Material and industrial companies led declines, with Aluminum Corp of China Ltd and China Railway Construction Corp slumping at least 2.5 per cent. The consumer-price index rose 1.2 per cent in May, data showed Tuesday, compared with an estimated 1.3 per cent increase, while the producer-price index fell 4.6 per cent, exceeding the forecast for a 4.5 per cent drop.
The Shanghai Composite Index slipped 0.5 per cent to 5,106.37 at 9:50 am, dropping from the highest level since January 2008. Data on Monday showed China's exports in May declined for a third month and imports slumped for a seventh. MSCI will on Tuesday decide in New York whether to add China's locally traded shares in its equity benchmarks.
"A trio of growth engines - exports, consumption and investments is all weak and argues for more aggressive stimulus to jump start the economy," said Neil Lee, a Hong Kong-based analyst at Pedder Street Investment Management Ltd.
"What's heavily on the minds of traders today is also MSCI's decision which is a close call. The market will stay very volatile."
The CSI 300 Index lost 0.1 per cent. Hong Kong's Hang Seng China Enterprises Index climbed 0.1 per cent, while the Hang Seng Index declined 0.1 per cent.
China's consumer prices rose at a slower pace in May and factory-gate deflation extended a record stretch of declines, underscoring tepid demand at home and abroad.
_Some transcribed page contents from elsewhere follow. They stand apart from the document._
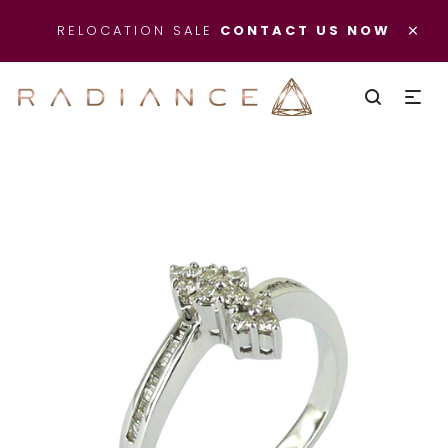
×
RELOCATION SALE
CONTACT US NOW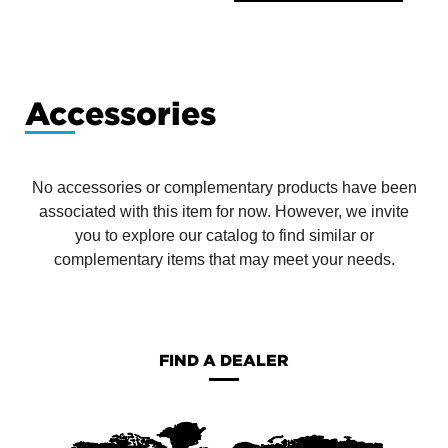
Accessories
No accessories or complementary products have been
associated with this item for now. However, we invite
you to explore our catalog to find similar or
complementary items that may meet your needs.
FIND A DEALER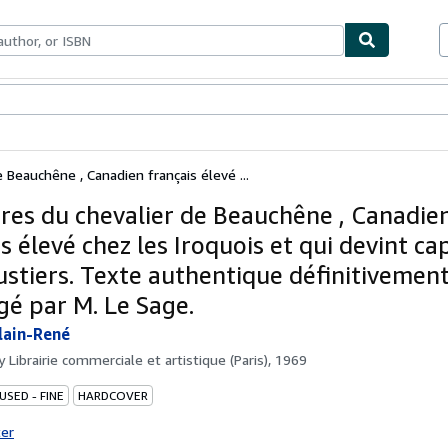
ables
Textbooks
Sellers
Start Selling
 Beauchêne , Canadien français élevé ...
res du chevalier de Beauchêne , Canadie
s élevé chez les Iroquois et qui devint ca
ustiers. Texte authentique définitivement
gé par M. Le Sage.
lain-René
by
Librairie commerciale et artistique (Paris), 1969
USED - FINE
HARDCOVER
ter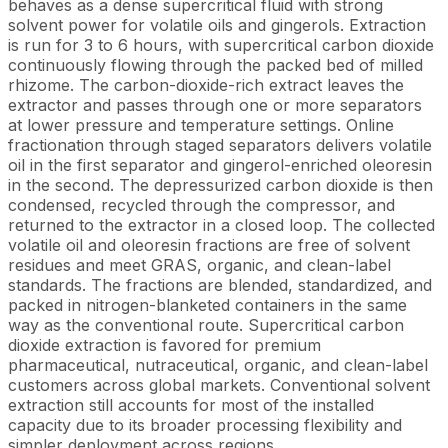
behaves as a dense supercritical fluid with strong
solvent power for volatile oils and gingerols. Extraction
is run for 3 to 6 hours, with supercritical carbon dioxide
continuously flowing through the packed bed of milled
rhizome. The carbon-dioxide-rich extract leaves the
extractor and passes through one or more separators
at lower pressure and temperature settings. Online
fractionation through staged separators delivers volatile
oil in the first separator and gingerol-enriched oleoresin
in the second. The depressurized carbon dioxide is then
condensed, recycled through the compressor, and
returned to the extractor in a closed loop. The collected
volatile oil and oleoresin fractions are free of solvent
residues and meet GRAS, organic, and clean-label
standards. The fractions are blended, standardized, and
packed in nitrogen-blanketed containers in the same
way as the conventional route. Supercritical carbon
dioxide extraction is favored for premium
pharmaceutical, nutraceutical, organic, and clean-label
customers across global markets. Conventional solvent
extraction still accounts for most of the installed
capacity due to its broader processing flexibility and
simpler deployment across regions.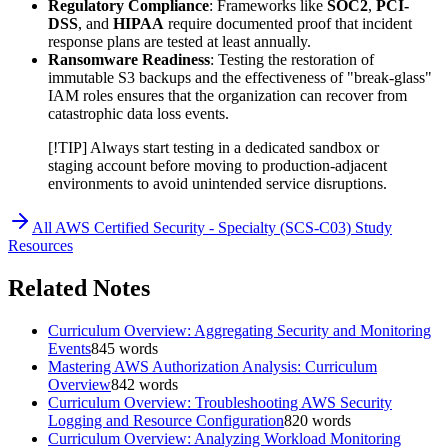
Regulatory Compliance
: Frameworks like
SOC2
,
PCI-
DSS
, and
HIPAA
require documented proof that incident
response plans are tested at least annually.
Ransomware Readiness
: Testing the restoration of
immutable S3 backups and the effectiveness of "break-glass"
IAM roles ensures that the organization can recover from
catastrophic data loss events.
[!TIP] Always start testing in a dedicated sandbox or
staging account before moving to production-adjacent
environments to avoid unintended service disruptions.
All
AWS Certified Security - Specialty (SCS-C03)
Study
Resources
Related Notes
Curriculum Overview: Aggregating Security and Monitoring
Events
845
words
Mastering AWS Authorization Analysis: Curriculum
Overview
842
words
Curriculum Overview: Troubleshooting AWS Security
Logging and Resource Configuration
820
words
Curriculum Overview: Analyzing Workload Monitoring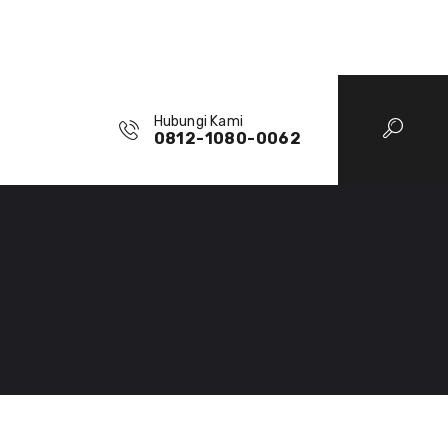
Hubungi Kami
0812-1080-0062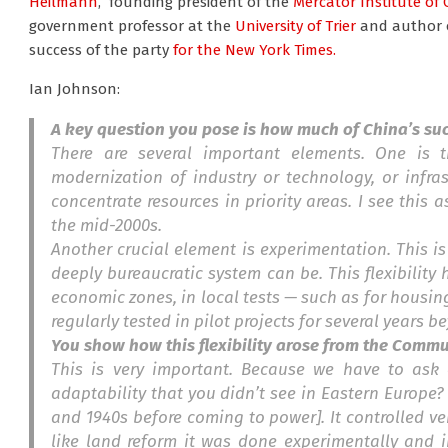
Heilmann
, founding president of the
Mercator Institute of 
government professor at the
University of Trier
and author 
success of the party
for the New York Times.
Ian Johnson:
A key question you pose is how much of China’s succ
There are several important elements. One is t
modernization of industry or technology, or infra
concentrate resources in priority areas. I see this 
the mid-2000s.
Another crucial element is experimentation. This i
deeply bureaucratic system can be. This flexibility 
economic zones, in local tests — such as for housing
regularly tested in pilot projects for several years 
You show how this flexibility arose from the Commu
This is very important. Because we have to ask o
adaptability that you didn’t see in Eastern Europe? I
and 1940s before coming to power]. It controlled ve
like land reform it was done experimentally and i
The government has switched to stimulus mode with monetary easing and efforts to engineer a clean up of local government debt. The inflation pace is less than half the official 3 per cent target, suggesting the central bank has room to loosen further.
China, through its companies listed in Hong Kong, accounts for more than 25 per cent of the emerging-market benchmark. It's the biggest weighting in the gauge, followed by South Korea's 15 per cent and 13 per cent for Taiwan, data compiled by Bloomberg show. MSCI has kept China's so-called A shares out of its indexes due to limitations on their tradability.
Chinese yuan-denominated stocks, if added, would make up less than 1 per cent of the MSCI benchmark in the initial stage. A full inclusion, which is subject to China's continued relaxation of trading restrictions, would boost China's weighting to 38 per cent, according to MSCI.
The Shanghai Composite is valued at 25 times reported earnings, the most expensive relative to the MSCI All-Country World Index in seven years. The Shenzhen Composite Index trades at a multiple of 75. The MSCI gauge is valued at 14.4 times.
Margin traders increased holdings of shares purchased with borrowed money for a 11th day on Monday, with the outstanding balance of margin debt on the Shanghai Stock Exchange rising to a record 1.42 trillion yuan (US$228.8 billion).
Goldin Properties Holdings Ltd slid 1.7 per cent in Hong Kong after the developer received proposals for privatizing or restructuring. The company's major shareholder Pan Sutong hasn't made a decision, according to Chief Financial Officer Kenas Chan, who told a conference call the firm's financial situation is stable, with no bank loans or bonds outstanding.